DASCTF 2023六月挑战赛 二进制专项 RE writeup
VSole2023-06-08 09:05:42
一、careful
动态调试,题目里有个inline hook,在这里打个断点。
那么网址就是Just_An_APIH00k11.com
二、babyre
die查一下壳。
有sleep反调试,把sleep nop掉。
这里读取了名称为cod的资源,用resource hacker把资源复制下来。
然后向下执行,这里是一个对cod资源进行解密的地方。
这里要注意的是如果检测到调试器,那么byte_7FF6DA64F000[3]将会被赋值为36。

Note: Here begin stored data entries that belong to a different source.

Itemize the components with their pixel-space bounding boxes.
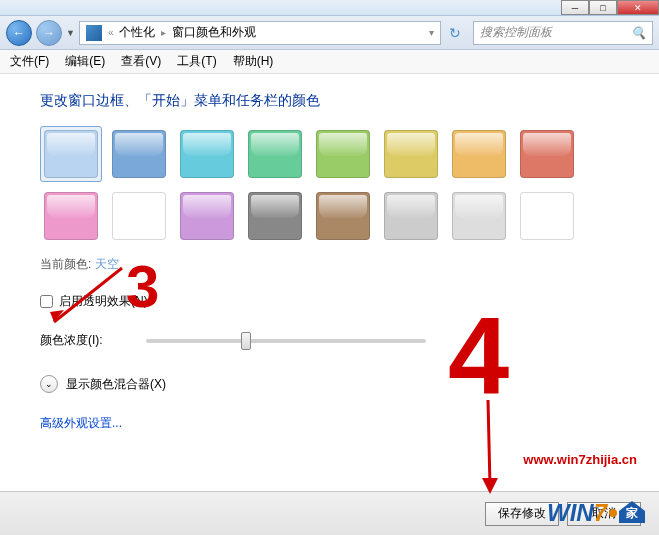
swatch-color	[316, 192, 370, 240]
current-color-label: 当前颜色: 天空	[40, 256, 619, 273]
color-swatch[interactable]	[108, 126, 170, 182]
nav-bar: ← → ▼ « 个性化 ▸ 窗口颜色和外观 ▾ ↻ 搜索控制面板 🔍	[0, 16, 659, 50]
back-button[interactable]: ←	[6, 20, 32, 46]
page-title: 更改窗口边框、「开始」菜单和任务栏的颜色	[40, 92, 619, 110]
swatch-color	[384, 130, 438, 178]
menu-help[interactable]: 帮助(H)	[233, 53, 274, 70]
color-swatch[interactable]	[40, 126, 102, 182]
minimize-button[interactable]: ─	[561, 0, 589, 15]
history-dropdown-icon[interactable]: ▼	[66, 28, 75, 38]
swatch-color	[112, 192, 166, 240]
search-icon: 🔍	[631, 26, 646, 40]
menu-file[interactable]: 文件(F)	[10, 53, 49, 70]
transparency-label: 启用透明效果(N)	[59, 293, 148, 310]
color-swatch[interactable]	[448, 188, 510, 244]
maximize-button[interactable]: □	[589, 0, 617, 15]
transparency-checkbox-row: 启用透明效果(N)	[40, 293, 619, 310]
swatch-color	[248, 130, 302, 178]
color-swatch[interactable]	[380, 188, 442, 244]
footer-bar: 保存修改 取消	[0, 491, 659, 535]
personalization-icon	[86, 25, 102, 41]
breadcrumb-prefix: «	[108, 27, 114, 38]
swatch-color	[452, 192, 506, 240]
color-swatch[interactable]	[176, 126, 238, 182]
swatch-color	[44, 192, 98, 240]
enable-transparency-checkbox[interactable]	[40, 295, 53, 308]
title-bar: ─ □ ✕	[0, 0, 659, 16]
chevron-down-icon[interactable]: ⌄	[40, 375, 58, 393]
swatch-color	[452, 130, 506, 178]
color-swatch[interactable]	[244, 188, 306, 244]
breadcrumb-item-window-color[interactable]: 窗口颜色和外观	[172, 24, 256, 41]
swatch-color	[520, 130, 574, 178]
color-swatch[interactable]	[516, 188, 578, 244]
swatch-color	[520, 192, 574, 240]
menu-tools[interactable]: 工具(T)	[177, 53, 216, 70]
color-swatch[interactable]	[448, 126, 510, 182]
breadcrumb[interactable]: « 个性化 ▸ 窗口颜色和外观 ▾	[79, 21, 441, 45]
save-button[interactable]: 保存修改	[485, 502, 559, 526]
intensity-slider[interactable]	[146, 339, 426, 343]
color-swatch[interactable]	[312, 126, 374, 182]
swatch-color	[112, 130, 166, 178]
advanced-appearance-link[interactable]: 高级外观设置...	[40, 415, 122, 432]
cancel-button[interactable]: 取消	[567, 502, 641, 526]
color-swatch[interactable]	[176, 188, 238, 244]
expander-label: 显示颜色混合器(X)	[66, 376, 166, 393]
menu-edit[interactable]: 编辑(E)	[65, 53, 105, 70]
search-placeholder: 搜索控制面板	[480, 24, 552, 41]
swatch-color	[384, 192, 438, 240]
swatch-color	[44, 130, 98, 178]
color-swatch[interactable]	[380, 126, 442, 182]
chevron-right-icon: ▸	[161, 27, 166, 38]
color-swatch[interactable]	[312, 188, 374, 244]
close-button[interactable]: ✕	[617, 0, 659, 15]
window-controls: ─ □ ✕	[561, 0, 659, 15]
slider-thumb[interactable]	[241, 332, 251, 350]
refresh-button[interactable]: ↻	[445, 25, 465, 41]
swatch-color	[248, 192, 302, 240]
forward-button[interactable]: →	[36, 20, 62, 46]
content-area: 更改窗口边框、「开始」菜单和任务栏的颜色 当前颜色: 天空 启用透明效果(N) …	[0, 74, 659, 492]
intensity-label: 颜色浓度(I):	[40, 332, 126, 349]
swatch-color	[180, 130, 234, 178]
arrow-left-icon: ←	[13, 26, 25, 40]
menu-view[interactable]: 查看(V)	[121, 53, 161, 70]
chevron-down-icon[interactable]: ▾	[429, 27, 434, 38]
color-swatch-row-1	[40, 126, 619, 182]
current-color-name: 天空	[95, 257, 119, 271]
menu-bar: 文件(F) 编辑(E) 查看(V) 工具(T) 帮助(H)	[0, 50, 659, 74]
swatch-color	[180, 192, 234, 240]
color-swatch-row-2	[40, 188, 619, 244]
color-swatch[interactable]	[244, 126, 306, 182]
search-input[interactable]: 搜索控制面板 🔍	[473, 21, 653, 45]
color-swatch[interactable]	[516, 126, 578, 182]
color-mixer-expander[interactable]: ⌄ 显示颜色混合器(X)	[40, 375, 619, 393]
color-swatch[interactable]	[40, 188, 102, 244]
color-swatch[interactable]	[108, 188, 170, 244]
arrow-right-icon: →	[43, 26, 55, 40]
swatch-color	[316, 130, 370, 178]
intensity-slider-row: 颜色浓度(I):	[40, 332, 619, 349]
breadcrumb-item-personalization[interactable]: 个性化	[119, 24, 155, 41]
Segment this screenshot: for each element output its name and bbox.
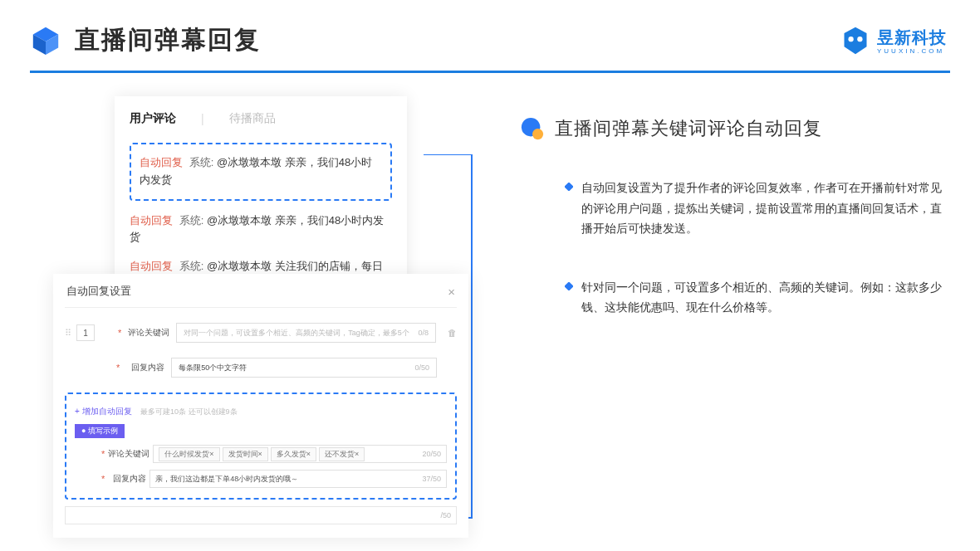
settings-dialog: 自动回复设置 × ⠿ 1 * 评论关键词 对同一个问题，可设置多个相近、高频的关… bbox=[53, 274, 468, 538]
example-keyword-input[interactable]: 什么时候发货× 发货时间× 多久发货× 还不发货× 20/50 bbox=[153, 445, 447, 463]
header-left: 直播间弹幕回复 bbox=[30, 23, 261, 57]
delete-icon[interactable]: 🗑 bbox=[448, 328, 457, 338]
auto-reply-badge: 自动回复 bbox=[130, 214, 173, 227]
auto-reply-badge: 自动回复 bbox=[140, 156, 183, 168]
svg-point-6 bbox=[532, 129, 543, 139]
tab-products[interactable]: 待播商品 bbox=[229, 111, 276, 126]
brand-sub: YUUXIN.COM bbox=[877, 47, 944, 55]
tag[interactable]: 还不发货× bbox=[319, 447, 365, 461]
chat-bubble-icon bbox=[520, 116, 545, 141]
tag[interactable]: 多久发货× bbox=[271, 447, 316, 461]
keyword-label: 评论关键词 bbox=[128, 327, 169, 339]
header: 直播间弹幕回复 昱新科技 YUUXIN.COM bbox=[0, 0, 980, 67]
bullet-2: 针对同一个问题，可设置多个相近的、高频的关键词。例如：这款多少钱、这块能优惠吗、… bbox=[520, 277, 948, 318]
close-icon[interactable]: × bbox=[448, 285, 455, 299]
rule-index: 1 bbox=[76, 324, 95, 341]
highlighted-comment: 自动回复 系统: @冰墩墩本墩 亲亲，我们48小时内发货 bbox=[130, 143, 392, 201]
brand: 昱新科技 YUUXIN.COM bbox=[840, 26, 947, 56]
svg-rect-8 bbox=[565, 282, 573, 290]
auto-reply-badge: 自动回复 bbox=[130, 260, 173, 272]
tab-comments[interactable]: 用户评论 bbox=[130, 111, 176, 126]
extra-count: /50 bbox=[65, 506, 457, 524]
drag-handle-icon[interactable]: ⠿ bbox=[65, 328, 70, 339]
example-keyword-row: * 评论关键词 什么时候发货× 发货时间× 多久发货× 还不发货× 20/50 bbox=[75, 445, 447, 463]
left-column: 用户评论 | 待播商品 自动回复 系统: @冰墩墩本墩 亲亲，我们48小时内发货… bbox=[58, 96, 482, 356]
page-title: 直播间弹幕回复 bbox=[75, 23, 261, 57]
diamond-icon bbox=[565, 282, 573, 290]
content-input[interactable]: 每条限50个中文字符 0/50 bbox=[171, 358, 437, 378]
add-hint: 最多可建10条 还可以创建9条 bbox=[140, 407, 238, 416]
add-rule-link[interactable]: + 增加自动回复 bbox=[75, 407, 132, 416]
svg-point-3 bbox=[848, 37, 853, 41]
tag[interactable]: 什么时候发货× bbox=[159, 447, 219, 461]
diamond-icon bbox=[565, 183, 573, 191]
right-column: 直播间弹幕关键词评论自动回复 自动回复设置为了提升作者的评论回复效率，作者可在开… bbox=[520, 96, 948, 356]
svg-rect-7 bbox=[565, 183, 573, 191]
section-title: 直播间弹幕关键词评论自动回复 bbox=[555, 116, 822, 141]
tabs: 用户评论 | 待播商品 bbox=[130, 111, 392, 126]
brand-name: 昱新科技 bbox=[877, 27, 947, 49]
keyword-input[interactable]: 对同一个问题，可设置多个相近、高频的关键词，Tag确定，最多5个 0/8 bbox=[176, 323, 436, 343]
brand-logo-icon bbox=[840, 26, 870, 56]
example-section: + 增加自动回复 最多可建10条 还可以创建9条 ● 填写示例 * 评论关键词 … bbox=[65, 393, 457, 500]
cube-icon bbox=[30, 25, 61, 56]
example-content-row: * 回复内容 亲，我们这边都是下单48小时内发货的哦～ 37/50 bbox=[75, 470, 447, 488]
example-badge: ● 填写示例 bbox=[75, 424, 125, 438]
svg-point-4 bbox=[857, 37, 862, 41]
content-label: 回复内容 bbox=[126, 362, 164, 373]
tag[interactable]: 发货时间× bbox=[223, 447, 268, 461]
dialog-title: 自动回复设置 bbox=[66, 284, 131, 299]
example-content-input[interactable]: 亲，我们这边都是下单48小时内发货的哦～ 37/50 bbox=[149, 470, 447, 488]
section-head: 直播间弹幕关键词评论自动回复 bbox=[520, 116, 948, 141]
keyword-row: ⠿ 1 * 评论关键词 对同一个问题，可设置多个相近、高频的关键词，Tag确定，… bbox=[65, 323, 457, 343]
bullet-1: 自动回复设置为了提升作者的评论回复效率，作者可在开播前针对常见的评论用户问题，提… bbox=[520, 178, 948, 239]
content-row: * 回复内容 每条限50个中文字符 0/50 bbox=[65, 358, 457, 378]
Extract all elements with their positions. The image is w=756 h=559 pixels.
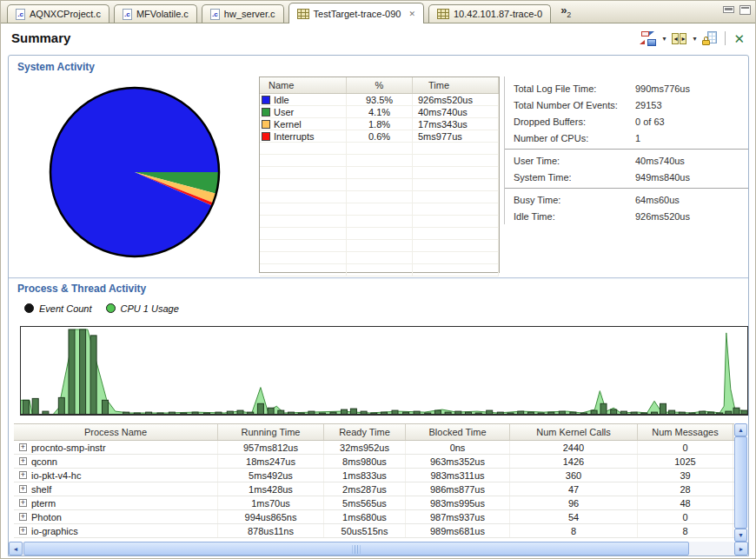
stat-value: 949ms840us [635, 172, 690, 183]
legend-label: Event Count [39, 303, 92, 314]
expand-plus-icon[interactable]: + [19, 527, 27, 535]
process-row-shelf[interactable]: +shelf1ms428us2ms287us986ms877us4728 [14, 482, 734, 496]
tab-label: hw_server.c [224, 9, 275, 19]
switch-pane-blue-square [647, 39, 656, 46]
process-table-horizontal-scrollbar[interactable]: ◄ ► [9, 542, 748, 556]
stat-row: User Time:40ms740us [505, 152, 749, 169]
event-navigation-icon[interactable]: ◂ ▸ [672, 33, 686, 44]
lock-columns-icon[interactable] [702, 31, 717, 45]
usage-empty-row [260, 179, 499, 191]
usage-row-Interrupts[interactable]: Interrupts0.6%5ms977us [260, 130, 499, 143]
usage-row-User[interactable]: User4.1%40ms740us [260, 106, 499, 118]
expand-plus-icon[interactable]: + [19, 443, 27, 451]
expand-plus-icon[interactable]: + [19, 471, 27, 479]
process-cell: 0ns [406, 441, 510, 454]
process-row-io-graphics[interactable]: +io-graphics878us11ns50us515ns989ms681us… [14, 524, 734, 538]
process-row-procnto-smp-instr[interactable]: +procnto-smp-instr957ms812us32ms952us0ns… [14, 441, 734, 455]
process-column-header[interactable]: Num Kernel Calls [510, 424, 638, 440]
expand-plus-icon[interactable]: + [19, 457, 27, 465]
stat-label: System Time: [505, 172, 635, 183]
legend-item: Event Count [24, 303, 92, 314]
process-row-io-pkt-v4-hc[interactable]: +io-pkt-v4-hc5ms492us1ms833us983ms311us3… [14, 469, 734, 482]
event-count-bar [257, 403, 263, 415]
process-cell: 96 [510, 496, 638, 509]
process-cell: 963ms352us [406, 455, 510, 468]
editor-tab-hw_server.c[interactable]: .chw_server.c [202, 4, 284, 23]
page-title: Summary [11, 30, 70, 45]
usage-row-Kernel[interactable]: Kernel1.8%17ms343us [260, 118, 499, 130]
process-row-pterm[interactable]: +pterm1ms70us5ms565us983ms995us9648 [14, 496, 734, 510]
process-cell: 18ms247us [218, 455, 324, 468]
horizontal-scroll-thumb[interactable] [23, 542, 689, 556]
process-cell: 994us865ns [218, 510, 324, 523]
process-column-header[interactable]: Num Messages [638, 424, 733, 440]
switch-pane-blue-arrow [649, 31, 654, 36]
usage-row-Idle[interactable]: Idle93.5%926ms520us [260, 94, 499, 106]
process-cell: 5ms492us [218, 469, 324, 482]
editor-area: .cAQNXCProject.c.cMFVolatile.c.chw_serve… [0, 0, 756, 559]
expand-plus-icon[interactable]: + [19, 499, 27, 507]
event-count-bar [58, 397, 64, 415]
close-view-icon[interactable]: ✕ [733, 32, 745, 45]
scroll-up-icon[interactable]: ▲ [734, 423, 747, 436]
view-window-buttons [723, 5, 751, 15]
process-row-qconn[interactable]: +qconn18ms247us8ms980us963ms352us1426102… [14, 455, 734, 469]
tab-close-icon[interactable]: ✕ [408, 10, 415, 18]
minimize-view-icon[interactable] [723, 6, 734, 13]
usage-column-header[interactable]: % [347, 77, 413, 93]
process-column-header[interactable]: Running Time [218, 424, 324, 440]
scroll-left-icon[interactable]: ◄ [9, 542, 23, 556]
editor-tab-AQNXCProject.c[interactable]: .cAQNXCProject.c [7, 4, 109, 23]
process-cell: 8 [510, 524, 638, 537]
legend-item: CPU 1 Usage [106, 303, 179, 314]
tab-overflow-count: 2 [567, 10, 571, 19]
usage-column-header[interactable]: Time [413, 77, 499, 93]
process-column-header[interactable]: Process Name [14, 424, 218, 440]
event-nav-right-glyph: ▸ [680, 33, 686, 44]
process-cell: 8 [638, 524, 733, 537]
scroll-down-icon[interactable]: ▼ [734, 529, 747, 542]
expand-plus-icon[interactable]: + [19, 513, 27, 521]
event-navigation-dropdown-icon[interactable]: ▾ [693, 35, 696, 43]
event-count-bar [69, 329, 75, 415]
usage-empty-row [260, 167, 499, 179]
stat-value: 29153 [635, 100, 662, 110]
process-column-header[interactable]: Ready Time [324, 424, 406, 440]
usage-table-body: Idle93.5%926ms520usUser4.1%40ms740usKern… [260, 94, 499, 276]
process-column-header[interactable]: Blocked Time [406, 424, 510, 440]
stats-separator [505, 188, 749, 189]
toolbar-separator [725, 31, 726, 45]
process-row-Photon[interactable]: +Photon994us865ns1ms680us987ms937us540 [14, 510, 734, 524]
expand-plus-icon[interactable]: + [19, 485, 27, 493]
system-usage-table: Name%Time Idle93.5%926ms520usUser4.1%40m… [259, 77, 500, 273]
process-cell: 48 [638, 496, 733, 509]
editor-tab-TestTarget-trace-090[interactable]: TestTarget-trace-090✕ [288, 3, 424, 23]
tab-overflow-chevron[interactable]: »2 [560, 6, 571, 19]
switch-pane-red-arrow [640, 40, 645, 44]
stat-label: Dropped Buffers: [505, 116, 635, 127]
process-cell: 1025 [638, 455, 733, 468]
scroll-right-icon[interactable]: ► [734, 542, 748, 556]
c-file-icon: .c [123, 9, 132, 20]
usage-name: User [274, 107, 294, 117]
event-count-bar [103, 400, 109, 415]
process-table-body: +procnto-smp-instr957ms812us32ms952us0ns… [14, 441, 734, 538]
maximize-view-icon[interactable] [739, 5, 751, 15]
stats-separator [505, 149, 749, 150]
editor-tab-10.42.101.87-trace-0[interactable]: 10.42.101.87-trace-0 [428, 4, 551, 23]
process-cell: 1ms833us [324, 469, 406, 482]
vertical-scroll-thumb[interactable] [734, 436, 747, 529]
process-table-vertical-scrollbar[interactable]: ▲ ▼ [734, 423, 747, 542]
event-count-bar [600, 403, 607, 415]
usage-percent: 4.1% [347, 106, 413, 117]
usage-empty-row [260, 264, 499, 276]
event-count-bar [660, 403, 666, 415]
color-chip [262, 96, 270, 104]
switch-pane-dropdown-icon[interactable]: ▾ [662, 35, 666, 43]
stat-label: Idle Time: [505, 211, 635, 222]
process-cell: 39 [638, 469, 733, 482]
editor-tab-MFVolatile.c[interactable]: .cMFVolatile.c [114, 4, 197, 23]
usage-empty-row [260, 216, 499, 228]
switch-pane-icon[interactable] [640, 31, 656, 46]
usage-column-header[interactable]: Name [260, 77, 347, 93]
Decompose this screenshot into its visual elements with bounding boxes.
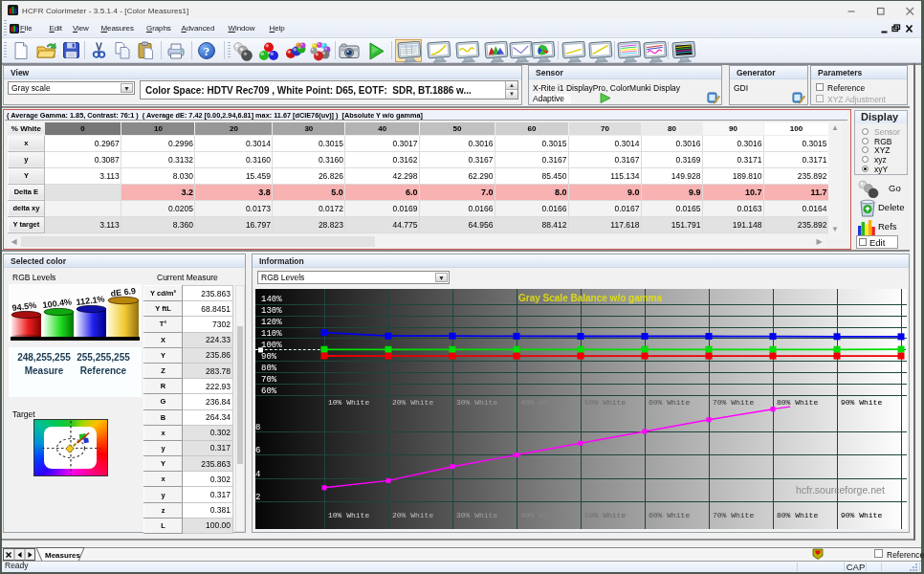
svg-text:10% White: 10% White [328,511,369,519]
svg-text:4: 4 [255,470,260,479]
svg-text:80% White: 80% White [777,511,818,519]
svg-text:20% White: 20% White [392,398,433,407]
svg-text:120%: 120% [261,318,282,327]
svg-text:30% White: 30% White [456,398,497,407]
svg-text:100.4%: 100.4% [42,297,73,310]
svg-text:70% White: 70% White [713,511,754,519]
svg-text:Gray Scale Balance w/o gamma: Gray Scale Balance w/o gamma [518,293,663,303]
svg-text:80%: 80% [261,364,277,373]
svg-text:130%: 130% [261,306,282,316]
svg-text:60% White: 60% White [649,398,690,407]
svg-text:140%: 140% [261,295,282,304]
svg-text:94.5%: 94.5% [11,300,37,313]
svg-text:70% White: 70% White [713,398,754,407]
svg-text:70%: 70% [261,375,277,385]
svg-text:80% White: 80% White [777,398,818,407]
svg-text:2: 2 [255,493,260,502]
svg-text:110%: 110% [261,329,282,339]
svg-text:40% White: 40% White [520,511,561,519]
svg-text:30% White: 30% White [456,511,497,519]
svg-text:20% White: 20% White [392,511,433,519]
svg-text:112.1%: 112.1% [76,294,105,307]
svg-text:100%: 100% [261,341,282,350]
svg-text:90%: 90% [261,352,277,362]
svg-text:50% White: 50% White [584,511,626,519]
svg-text:6: 6 [255,446,260,455]
svg-text:90% White: 90% White [841,511,882,519]
svg-text:10% White: 10% White [328,398,369,407]
svg-text:90% White: 90% White [841,398,882,407]
svg-text:60% White: 60% White [649,511,690,519]
svg-text:40% White: 40% White [520,398,561,407]
svg-text:50% White: 50% White [584,398,626,407]
svg-text:dE 6.9: dE 6.9 [110,286,137,298]
svg-text:60%: 60% [261,386,277,396]
svg-text:8: 8 [255,423,260,432]
svg-text:hcfr.sourceforge.net: hcfr.sourceforge.net [796,484,885,496]
svg-text:?: ? [204,44,210,58]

所以要把这个if语句通过修改ZF标志位的方式来绕过反调试。
cod资源解密脚本如下:
arr = [0x18, 0x57, 0x68, 0x64]
with open('COD101.bin', 'rb') as f:
b = f.read()
b = bytearray(b)
for i in range(len(b)):
b[i] = b[i] ^ arr[i % 4]
with open('COD_de.bin', 'wb') as f:
f.write(b)
用ida打开,看到有花指令。
nop一下,主要的改动有这几处:
于是得到如下的伪代码:
看算法是魔改的RC4,exp如下:
class RC4:
def __init__(self, key) -> None:
self.key = key
self.S = 0
self.__rc4_init__()
def __rc4_init__(self):
S = [i for i in range(256)]
j = 0
for i in range(256):
j = (2 * j + S[i] + key[i % len(key)]) % 256
S[i], S[j] = S[j], S[i]
self.S = S
def rc4_encrypt(self, plain) -> list:
i = 0
j = 0
cipher = []
cnt = 0
for p in plain:
p = (p + 256 - cnt % 0xd) % 256
cnt += 1
i = (i + j) % 256
j = (j + self.S[i]) % 256
self.S[i], self.S[j] = self.S[j], self.S[i]
tmp = self.S[(self.S[i] + self.S[j] + j) % 256]
k = p ^ tmp
cipher.append(k)
return cipher
key = [0x5D , 0x42 , 0x62 , 0x29 , 0x3, 0x36 , 0x47 , 0x41 , 0x15, 0x36]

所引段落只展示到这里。